The ECB’s policy of buying Italian and Spanish bonds in limited amounts is barely holding the line, with the former’s borrowing costs above the 7% level widely seen as unsustainable and the latter’s homing in on that level.

“It keeps contagion intact, not just for the peripherals but also for the core countries and increases the pressure on the ECB to do something,” Nick Stamenkovic, bond strategist at RIA Capital Markets said of the Spanish and French auctions.

“Clearly at the moment the ECB is reluctant to do anything.”

Banks under the cosh

With turmoil reaching a crescendo, eurozone banks are finding it harder to obtain funding. While the stresses are not yet at the levels of the 2008 financial crisis, they have continued to mount despite ECB moves to provide unlimited liquidity to banks.

Fitch Ratings warned it might lower its “stable” rating outlook for US banks because of contagion from problems in troubled European markets.
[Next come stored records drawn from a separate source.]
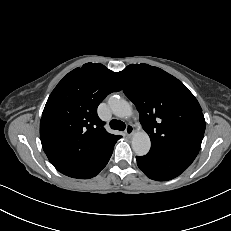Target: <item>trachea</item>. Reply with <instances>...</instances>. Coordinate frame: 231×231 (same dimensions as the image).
Here are the masks:
<instances>
[{"instance_id": "trachea-1", "label": "trachea", "mask_w": 231, "mask_h": 231, "mask_svg": "<svg viewBox=\"0 0 231 231\" xmlns=\"http://www.w3.org/2000/svg\"><path fill=\"white\" fill-rule=\"evenodd\" d=\"M110 127L115 130L123 131L126 128V125L121 120L113 119L110 121Z\"/></svg>"}]
</instances>
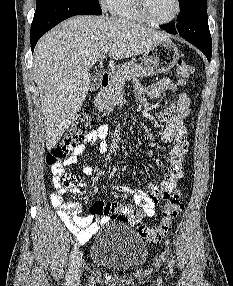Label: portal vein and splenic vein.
I'll use <instances>...</instances> for the list:
<instances>
[{"label":"portal vein and splenic vein","instance_id":"18ae733b","mask_svg":"<svg viewBox=\"0 0 233 286\" xmlns=\"http://www.w3.org/2000/svg\"><path fill=\"white\" fill-rule=\"evenodd\" d=\"M111 46H106L104 49H103V53L106 54L109 52Z\"/></svg>","mask_w":233,"mask_h":286}]
</instances>
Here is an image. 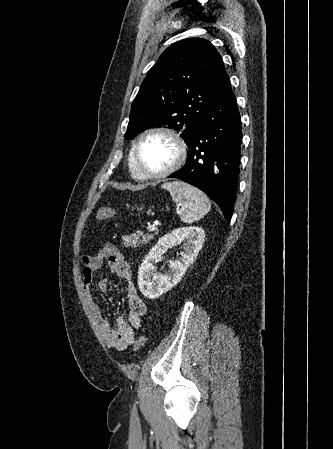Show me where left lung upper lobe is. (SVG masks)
I'll return each mask as SVG.
<instances>
[{
  "mask_svg": "<svg viewBox=\"0 0 333 449\" xmlns=\"http://www.w3.org/2000/svg\"><path fill=\"white\" fill-rule=\"evenodd\" d=\"M228 81L223 60L208 40L189 38L172 44L143 80L125 138L165 125L180 132L189 147L207 107Z\"/></svg>",
  "mask_w": 333,
  "mask_h": 449,
  "instance_id": "obj_1",
  "label": "left lung upper lobe"
}]
</instances>
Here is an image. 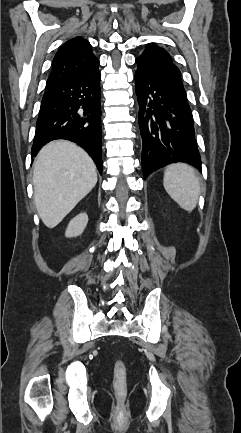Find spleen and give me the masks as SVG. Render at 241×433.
Masks as SVG:
<instances>
[{
	"label": "spleen",
	"mask_w": 241,
	"mask_h": 433,
	"mask_svg": "<svg viewBox=\"0 0 241 433\" xmlns=\"http://www.w3.org/2000/svg\"><path fill=\"white\" fill-rule=\"evenodd\" d=\"M163 185L169 196L184 210L192 212L198 202L200 183L195 170L185 163L169 165Z\"/></svg>",
	"instance_id": "spleen-1"
}]
</instances>
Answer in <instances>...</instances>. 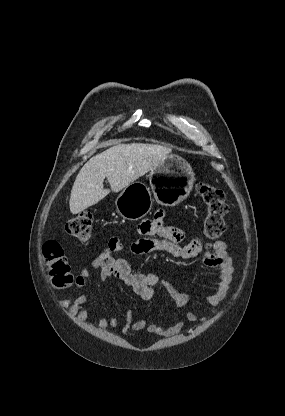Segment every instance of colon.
Here are the masks:
<instances>
[{
	"label": "colon",
	"mask_w": 285,
	"mask_h": 416,
	"mask_svg": "<svg viewBox=\"0 0 285 416\" xmlns=\"http://www.w3.org/2000/svg\"><path fill=\"white\" fill-rule=\"evenodd\" d=\"M198 195L206 206L203 233L209 240L219 239L226 231L228 206L222 190L201 183L197 187ZM66 232L79 242L86 243L93 234V216L82 213L66 223ZM43 257L49 267V276L53 287L65 289L73 282L71 267L61 245L56 241H46L42 247Z\"/></svg>",
	"instance_id": "colon-1"
}]
</instances>
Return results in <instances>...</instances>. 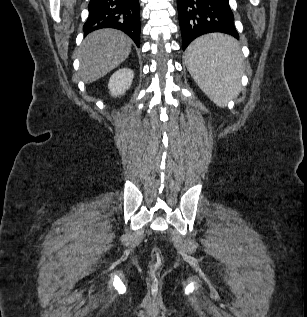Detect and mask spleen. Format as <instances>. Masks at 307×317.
Wrapping results in <instances>:
<instances>
[{"label": "spleen", "mask_w": 307, "mask_h": 317, "mask_svg": "<svg viewBox=\"0 0 307 317\" xmlns=\"http://www.w3.org/2000/svg\"><path fill=\"white\" fill-rule=\"evenodd\" d=\"M187 68L203 92L218 106L240 89L242 57L232 37L210 34L196 39L186 51Z\"/></svg>", "instance_id": "obj_1"}]
</instances>
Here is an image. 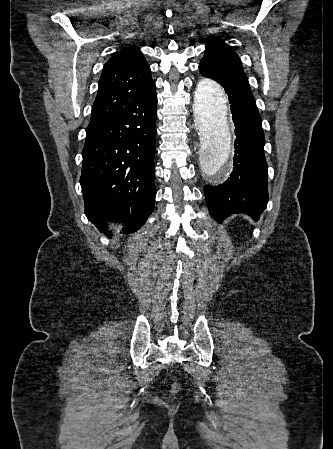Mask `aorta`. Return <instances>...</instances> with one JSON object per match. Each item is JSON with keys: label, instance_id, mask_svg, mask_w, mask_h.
<instances>
[{"label": "aorta", "instance_id": "aorta-1", "mask_svg": "<svg viewBox=\"0 0 333 449\" xmlns=\"http://www.w3.org/2000/svg\"><path fill=\"white\" fill-rule=\"evenodd\" d=\"M194 114L202 136L197 163L203 175L216 185L232 161L233 132L229 100L223 88L210 79L199 81Z\"/></svg>", "mask_w": 333, "mask_h": 449}]
</instances>
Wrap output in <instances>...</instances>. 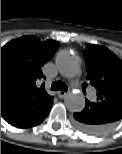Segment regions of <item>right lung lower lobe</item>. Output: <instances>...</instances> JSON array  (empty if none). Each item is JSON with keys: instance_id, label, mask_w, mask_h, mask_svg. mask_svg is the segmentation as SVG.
<instances>
[{"instance_id": "98d812e1", "label": "right lung lower lobe", "mask_w": 122, "mask_h": 154, "mask_svg": "<svg viewBox=\"0 0 122 154\" xmlns=\"http://www.w3.org/2000/svg\"><path fill=\"white\" fill-rule=\"evenodd\" d=\"M50 109L47 112H45L44 114L36 116V117H34V118H32V119H30V120L16 126V127H18V128H27V127H32V126H35V125L41 123L47 117V115L49 114Z\"/></svg>"}]
</instances>
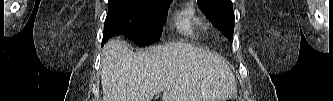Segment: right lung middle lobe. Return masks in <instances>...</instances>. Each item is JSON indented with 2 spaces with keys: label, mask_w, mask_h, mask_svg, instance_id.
<instances>
[{
  "label": "right lung middle lobe",
  "mask_w": 333,
  "mask_h": 101,
  "mask_svg": "<svg viewBox=\"0 0 333 101\" xmlns=\"http://www.w3.org/2000/svg\"><path fill=\"white\" fill-rule=\"evenodd\" d=\"M172 0H109L106 40L124 35L148 46L161 37Z\"/></svg>",
  "instance_id": "obj_1"
}]
</instances>
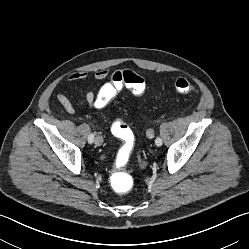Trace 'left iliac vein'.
Masks as SVG:
<instances>
[{
	"label": "left iliac vein",
	"mask_w": 249,
	"mask_h": 249,
	"mask_svg": "<svg viewBox=\"0 0 249 249\" xmlns=\"http://www.w3.org/2000/svg\"><path fill=\"white\" fill-rule=\"evenodd\" d=\"M147 137L150 138V139H152L154 137L153 130L150 129V130L147 131Z\"/></svg>",
	"instance_id": "obj_1"
}]
</instances>
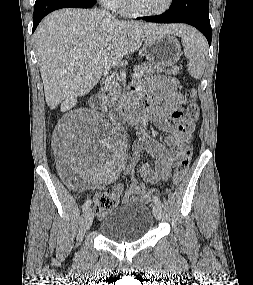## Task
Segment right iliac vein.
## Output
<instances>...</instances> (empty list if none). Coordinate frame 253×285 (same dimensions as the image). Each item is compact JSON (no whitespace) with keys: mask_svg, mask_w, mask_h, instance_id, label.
Instances as JSON below:
<instances>
[{"mask_svg":"<svg viewBox=\"0 0 253 285\" xmlns=\"http://www.w3.org/2000/svg\"><path fill=\"white\" fill-rule=\"evenodd\" d=\"M93 218H94V213L92 209H88L85 213V218H84V223H85V228L89 229L93 223Z\"/></svg>","mask_w":253,"mask_h":285,"instance_id":"obj_1","label":"right iliac vein"}]
</instances>
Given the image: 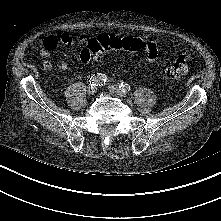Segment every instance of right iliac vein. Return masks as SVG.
Segmentation results:
<instances>
[{"label":"right iliac vein","instance_id":"right-iliac-vein-1","mask_svg":"<svg viewBox=\"0 0 221 221\" xmlns=\"http://www.w3.org/2000/svg\"><path fill=\"white\" fill-rule=\"evenodd\" d=\"M96 92H97V87L96 86L91 85L87 88V94L90 95V96L94 95Z\"/></svg>","mask_w":221,"mask_h":221}]
</instances>
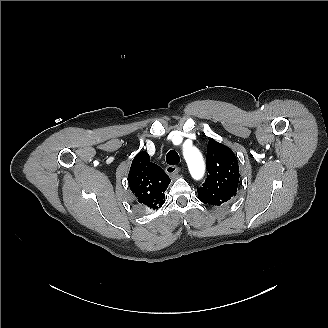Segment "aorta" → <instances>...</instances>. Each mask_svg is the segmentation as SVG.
<instances>
[{
    "label": "aorta",
    "mask_w": 328,
    "mask_h": 328,
    "mask_svg": "<svg viewBox=\"0 0 328 328\" xmlns=\"http://www.w3.org/2000/svg\"><path fill=\"white\" fill-rule=\"evenodd\" d=\"M183 156L188 165L191 176L196 180L201 179L204 175L205 165L199 150L192 146L184 147Z\"/></svg>",
    "instance_id": "762f6f07"
}]
</instances>
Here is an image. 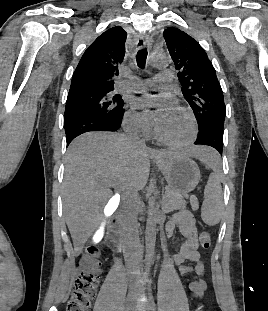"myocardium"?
I'll return each mask as SVG.
<instances>
[{
  "mask_svg": "<svg viewBox=\"0 0 268 311\" xmlns=\"http://www.w3.org/2000/svg\"><path fill=\"white\" fill-rule=\"evenodd\" d=\"M178 110L182 112L189 121V125H190L189 134L181 140H171L162 135L158 127V124L156 123L155 135L159 141H161L162 143L166 145L177 147V148H183V147L189 146L195 140L196 135H197V122H196L194 114L189 109L185 107H178Z\"/></svg>",
  "mask_w": 268,
  "mask_h": 311,
  "instance_id": "obj_1",
  "label": "myocardium"
}]
</instances>
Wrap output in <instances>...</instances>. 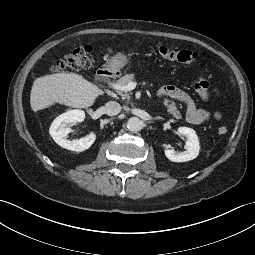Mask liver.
<instances>
[{
  "instance_id": "liver-1",
  "label": "liver",
  "mask_w": 255,
  "mask_h": 255,
  "mask_svg": "<svg viewBox=\"0 0 255 255\" xmlns=\"http://www.w3.org/2000/svg\"><path fill=\"white\" fill-rule=\"evenodd\" d=\"M104 91L73 72H58L34 80L30 93V106L37 112L59 103L72 108L92 106Z\"/></svg>"
}]
</instances>
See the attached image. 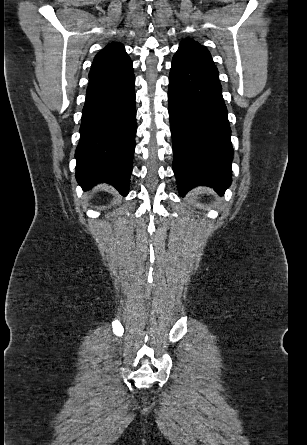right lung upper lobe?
Returning a JSON list of instances; mask_svg holds the SVG:
<instances>
[{
  "label": "right lung upper lobe",
  "instance_id": "cb5924a9",
  "mask_svg": "<svg viewBox=\"0 0 307 445\" xmlns=\"http://www.w3.org/2000/svg\"><path fill=\"white\" fill-rule=\"evenodd\" d=\"M131 62L122 44L116 42L111 43L95 56L89 78L113 73Z\"/></svg>",
  "mask_w": 307,
  "mask_h": 445
}]
</instances>
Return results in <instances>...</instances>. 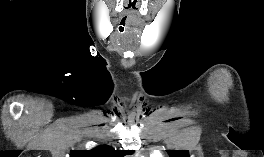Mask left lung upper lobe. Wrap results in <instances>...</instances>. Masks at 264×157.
<instances>
[{"mask_svg":"<svg viewBox=\"0 0 264 157\" xmlns=\"http://www.w3.org/2000/svg\"><path fill=\"white\" fill-rule=\"evenodd\" d=\"M170 157H189L187 150H167Z\"/></svg>","mask_w":264,"mask_h":157,"instance_id":"obj_1","label":"left lung upper lobe"}]
</instances>
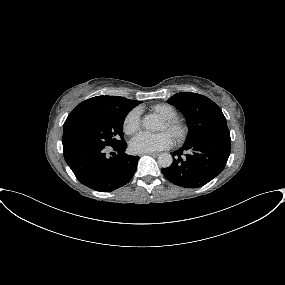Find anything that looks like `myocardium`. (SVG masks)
Instances as JSON below:
<instances>
[{
  "instance_id": "f54148a6",
  "label": "myocardium",
  "mask_w": 285,
  "mask_h": 285,
  "mask_svg": "<svg viewBox=\"0 0 285 285\" xmlns=\"http://www.w3.org/2000/svg\"><path fill=\"white\" fill-rule=\"evenodd\" d=\"M161 122L164 124L172 138L177 143H181L186 139L189 133V127L183 119L175 116L169 118H162Z\"/></svg>"
}]
</instances>
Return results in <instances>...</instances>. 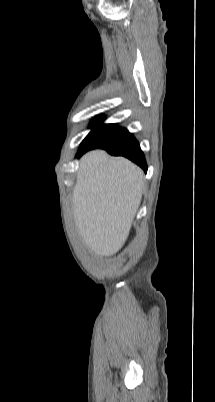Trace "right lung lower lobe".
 I'll return each mask as SVG.
<instances>
[{
  "label": "right lung lower lobe",
  "instance_id": "obj_1",
  "mask_svg": "<svg viewBox=\"0 0 215 402\" xmlns=\"http://www.w3.org/2000/svg\"><path fill=\"white\" fill-rule=\"evenodd\" d=\"M94 148L105 149L111 155L124 156L139 165L145 172L147 171V164L139 143L129 132L119 141L110 145H80L77 157Z\"/></svg>",
  "mask_w": 215,
  "mask_h": 402
}]
</instances>
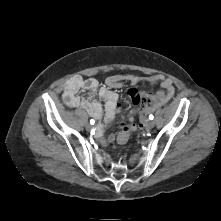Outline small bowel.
<instances>
[{
  "label": "small bowel",
  "mask_w": 221,
  "mask_h": 221,
  "mask_svg": "<svg viewBox=\"0 0 221 221\" xmlns=\"http://www.w3.org/2000/svg\"><path fill=\"white\" fill-rule=\"evenodd\" d=\"M143 80L148 81L150 84L159 83L162 88V90L158 91L153 97L154 107L164 104L170 100L175 93L173 81L162 75L156 74L143 78L133 74H118L109 76L105 81V85L101 87L95 78L84 79L81 76H74L67 81L63 98L69 107L82 108L89 116L101 120L96 127V136L101 142L110 143L115 140V135L110 134L106 137L105 130L120 110L119 96L114 90L120 89L124 82H129L132 86H135ZM82 90L87 92L86 97L80 95V91ZM96 96H99L105 103L104 115L102 106L96 100ZM129 97L134 105V108L130 112L139 113L136 111V106L146 100V93L132 88L129 90ZM145 109L147 108L144 107V110ZM140 113L142 114L143 112Z\"/></svg>",
  "instance_id": "1"
}]
</instances>
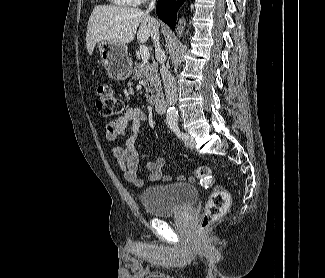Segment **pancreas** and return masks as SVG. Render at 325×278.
<instances>
[{"instance_id":"1","label":"pancreas","mask_w":325,"mask_h":278,"mask_svg":"<svg viewBox=\"0 0 325 278\" xmlns=\"http://www.w3.org/2000/svg\"><path fill=\"white\" fill-rule=\"evenodd\" d=\"M134 79H141L144 82L146 89V99L150 103H155L156 99L161 95V81L157 74V68L155 65L142 61L140 63L135 62L134 66Z\"/></svg>"}]
</instances>
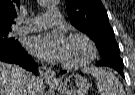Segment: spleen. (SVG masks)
Returning <instances> with one entry per match:
<instances>
[{
    "instance_id": "3e777b00",
    "label": "spleen",
    "mask_w": 135,
    "mask_h": 95,
    "mask_svg": "<svg viewBox=\"0 0 135 95\" xmlns=\"http://www.w3.org/2000/svg\"><path fill=\"white\" fill-rule=\"evenodd\" d=\"M82 71L96 79L99 95H125L122 84L111 71L96 66L84 67Z\"/></svg>"
}]
</instances>
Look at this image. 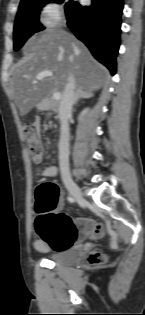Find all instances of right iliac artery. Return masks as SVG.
Masks as SVG:
<instances>
[{
  "mask_svg": "<svg viewBox=\"0 0 145 315\" xmlns=\"http://www.w3.org/2000/svg\"><path fill=\"white\" fill-rule=\"evenodd\" d=\"M67 199H68V201L71 202V203H73V202L75 201V199H74L73 197H71V196H69Z\"/></svg>",
  "mask_w": 145,
  "mask_h": 315,
  "instance_id": "1",
  "label": "right iliac artery"
}]
</instances>
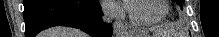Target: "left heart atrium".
I'll list each match as a JSON object with an SVG mask.
<instances>
[{"label": "left heart atrium", "mask_w": 219, "mask_h": 37, "mask_svg": "<svg viewBox=\"0 0 219 37\" xmlns=\"http://www.w3.org/2000/svg\"><path fill=\"white\" fill-rule=\"evenodd\" d=\"M123 1H124V3L127 4V5L130 3V1H128V0H123Z\"/></svg>", "instance_id": "left-heart-atrium-1"}]
</instances>
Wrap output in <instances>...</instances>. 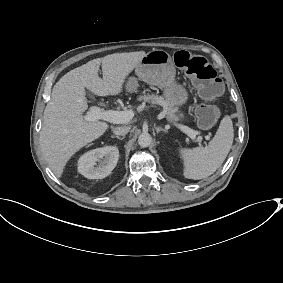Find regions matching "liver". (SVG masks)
<instances>
[{
    "label": "liver",
    "instance_id": "1",
    "mask_svg": "<svg viewBox=\"0 0 283 283\" xmlns=\"http://www.w3.org/2000/svg\"><path fill=\"white\" fill-rule=\"evenodd\" d=\"M144 56V51H138L93 59L69 71L54 85L44 110L40 147L56 176H61L72 155L108 128L105 122L84 119L82 114L88 108L85 88L98 96L119 94L126 76ZM100 64L103 78L98 76Z\"/></svg>",
    "mask_w": 283,
    "mask_h": 283
}]
</instances>
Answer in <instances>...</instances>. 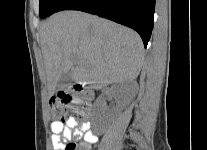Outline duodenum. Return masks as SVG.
I'll use <instances>...</instances> for the list:
<instances>
[{
	"label": "duodenum",
	"instance_id": "obj_1",
	"mask_svg": "<svg viewBox=\"0 0 207 150\" xmlns=\"http://www.w3.org/2000/svg\"><path fill=\"white\" fill-rule=\"evenodd\" d=\"M73 88H74L75 91H83L84 90L83 86L81 84H79V83L74 84ZM85 95H86L87 99H90L92 93L90 91H86Z\"/></svg>",
	"mask_w": 207,
	"mask_h": 150
}]
</instances>
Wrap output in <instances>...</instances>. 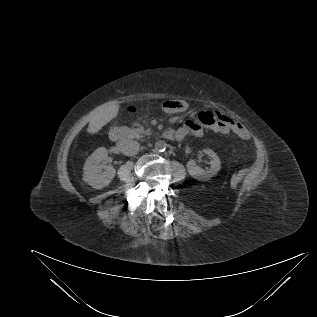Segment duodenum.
Returning a JSON list of instances; mask_svg holds the SVG:
<instances>
[{"instance_id":"1","label":"duodenum","mask_w":317,"mask_h":317,"mask_svg":"<svg viewBox=\"0 0 317 317\" xmlns=\"http://www.w3.org/2000/svg\"><path fill=\"white\" fill-rule=\"evenodd\" d=\"M133 136V132L122 126L114 127L110 131V139L114 142L130 139ZM165 139L174 140L176 135L173 130H167L163 133Z\"/></svg>"}]
</instances>
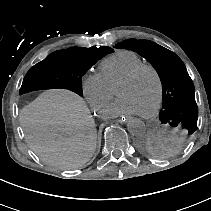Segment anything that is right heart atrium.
I'll return each mask as SVG.
<instances>
[{
	"instance_id": "right-heart-atrium-1",
	"label": "right heart atrium",
	"mask_w": 211,
	"mask_h": 211,
	"mask_svg": "<svg viewBox=\"0 0 211 211\" xmlns=\"http://www.w3.org/2000/svg\"><path fill=\"white\" fill-rule=\"evenodd\" d=\"M82 91L88 103L95 111H102L112 98L111 87L100 73H93L83 78Z\"/></svg>"
}]
</instances>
And fellow ratings agency Moody’s cut ratings of 12 German public sector banks, believing they are likely to receive less federal government support if needed.

German Finance Minister Wolfgang Schaeuble said on Thursday that the eurozone’s debt crisis was beginning to hit the real economy, and urged vigilance to prevent contagion from infecting banks and insurance firms.

The International Monetary Fund (IMF) replaced its European director, in a sign the global lender is setting a more forceful course of action in dealing with the European crisis.

The fund named Reza Moghadam, currently director of the fund’s strategy, policy and review department, as its new director for Europe, replacing Antonio Borges. He suggested last month that the IMF could buy Spanish or Italian bonds alongside the eurozone’s bailout fund, but was forced to backtrack.